I was taught in University Communication classes (a couple decades ago) about the 40hr line drawn by management when negotiating with unions. Forty hours was the minimum per week to leave most workers without enough energy to take night classes or get caught up in union organizing, etc. - so, even if the research wasn’t top notch, there was some philosophy behind the number. Of course, like so many other ‘facts’ I was taught way back then, I can’t remember the actual source to back up my statement.
True or not, I could see management pushing for a 40 hour workweek because they thought it was true. There’s a lot of ignorance and stupidity in management, so I’d not be surprised if it was joined by some (ignorant) malevolence as well.
I worked in an industry with a lot of periods of “crunch,” where people might be working 80 hour weeks for many months at a time, with management honestly believing that they were getting more work out of people, even as projects suffered horribly and got more and more behind schedule the more hours people worked. In recent years, the practice is being pushed back against, but not because it’s (so clearly) counter-productive - management remain clueless - but because it’s causing workers to literally get sick and have their lives destroyed.
Or… just fucking employee refugees!!! Not sure why that’s difficult. Look, a group of people willing to work! Give them fucking jobs!!!
The proper response is “Malaka.”
Apropos of ‘livable’; you’d think Korea would be one place where anyone who isn’t specifically planning on that being someone else’s problem would be more worried about the limits of get-more-hours-out-of-the-peons strategies.
You aren’t going to workday your way out of a fertility rate of .8 unless you’ve got access to some sort of atemporal salaryman class from which considerably more than 7 per week can be exacted.

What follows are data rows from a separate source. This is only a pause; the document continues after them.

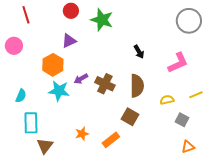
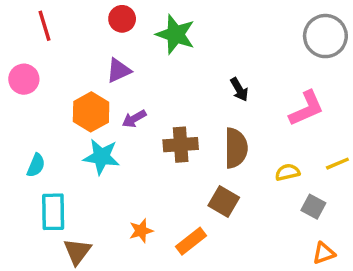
purple arrow: (81, 79) -> (134, 119), moved
brown cross: (105, 84) -> (181, 145), turned -30

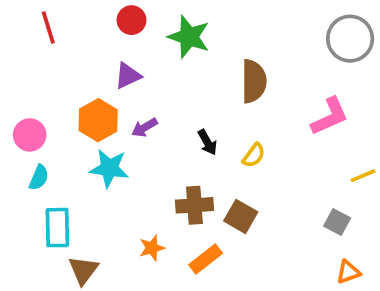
pink circle: (24, 79) -> (30, 135), moved
black arrow: (239, 89) -> (207, 142), moved
brown cross: (181, 145) -> (194, 205), moved
brown semicircle: (236, 148) -> (254, 81), moved
yellow semicircle: (288, 172) -> (254, 155), moved, turned 140

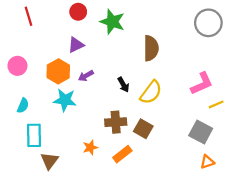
pink L-shape: (330, 116) -> (202, 84), moved
pink circle: (30, 135) -> (17, 66), moved
yellow semicircle: (254, 155) -> (151, 92), size x1.6
gray square: (337, 222) -> (201, 132), size x1.5

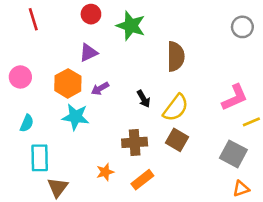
gray circle: (208, 23) -> (242, 27), size x0.7
brown square: (143, 129) -> (177, 140), moved

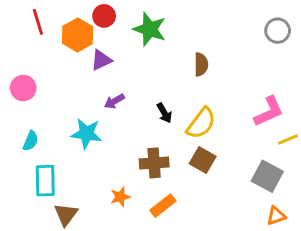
brown semicircle: (176, 56) -> (201, 64), size x0.7
orange hexagon: (68, 83) -> (78, 35), moved

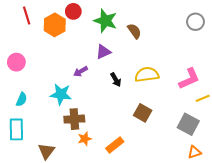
purple triangle: (101, 60) -> (103, 52), moved
brown semicircle: (201, 64) -> (134, 31), moved, turned -35
yellow semicircle: (201, 123) -> (147, 75), moved, turned -135
brown cross: (154, 163) -> (74, 119), moved
cyan rectangle: (45, 181) -> (16, 129), moved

Maybe they should focus on fixing their tax collection
No, the rich won’t have that.
Japan has been on the same road for the last 50 years, now China seems to be as well (compounded by a job market that only hires recent grads and actively discriminates against anyone even of the age where they might want to have a family). They’re situations where sets of traditional expectations (e.g. that women will leave the workforce when they get married to have children and support their husbands that they never see) meets irrational management practices (where workforces managed to be productive despite overwork) clashing with reality.